> **Aim of the task**
Go through the records and give the number of lines that include "licensed", with nothing else.

> **Provided entries**
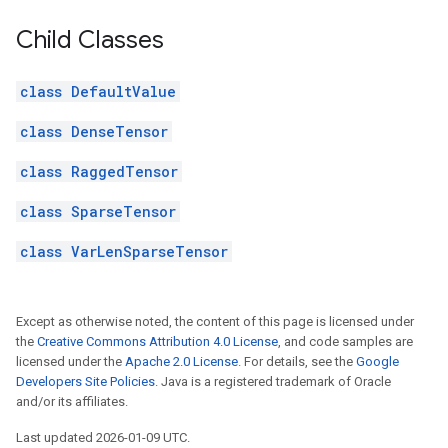
Child Classes
class DefaultValue
class DenseTensor
class RaggedTensor
class SparseTensor
class VarLenSparseTensor
Except as otherwise noted, the content of this page is licensed under
the
Creative Commons Attribution 4.0 License
, and code samples are
licensed under the
Apache 2.0 License
. For details, see the
Google
Developers Site Policies
. Java is a registered trademark of Oracle
and/or its affiliates.
Last updated 2026-01-09 UTC.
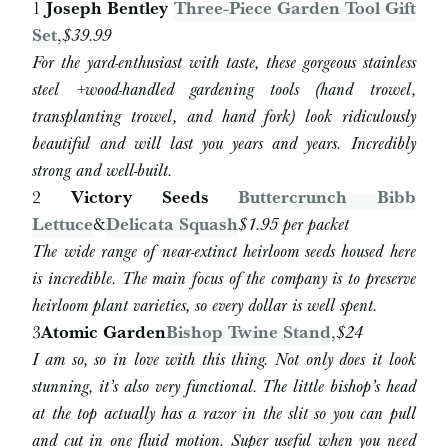
1
Joseph Bentley
Three-Piece Garden Tool Gift
Set
,
$39.99
For the yard-enthusiast with taste, these gorgeous stainless
steel +wood-handled gardening tools (hand trowel,
transplanting trowel, and hand fork) look ridiculously
beautiful and will last you years and years. Incredibly
strong and well-built.
2
Victory Seeds
Buttercrunch Bibb
Lettuce
&
Delicata Squash
$1.95 per packet
The wide range of near-extinct heirloom seeds housed here
is incredible. The main focus of the company is to preserve
heirloom plant varieties, so every dollar is well spent.
3
Atomic Garden
Bishop Twine Stand
,
$24
I am so, so in love with this thing. Not only does it look
stunning, it’s also very functional. The little bishop’s head
at the top actually has a razor in the slit so you can pull
and cut in one fluid motion. Super useful when you need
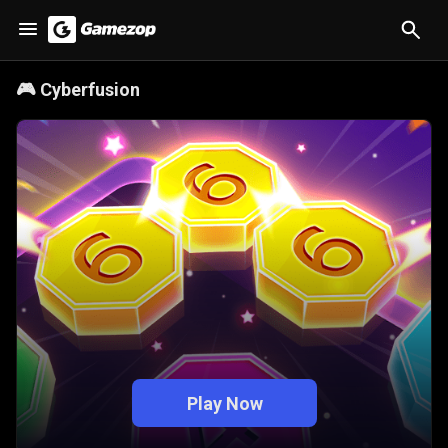
🎮
Cyberfusion
Play Now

> **Solution for this exercise**
2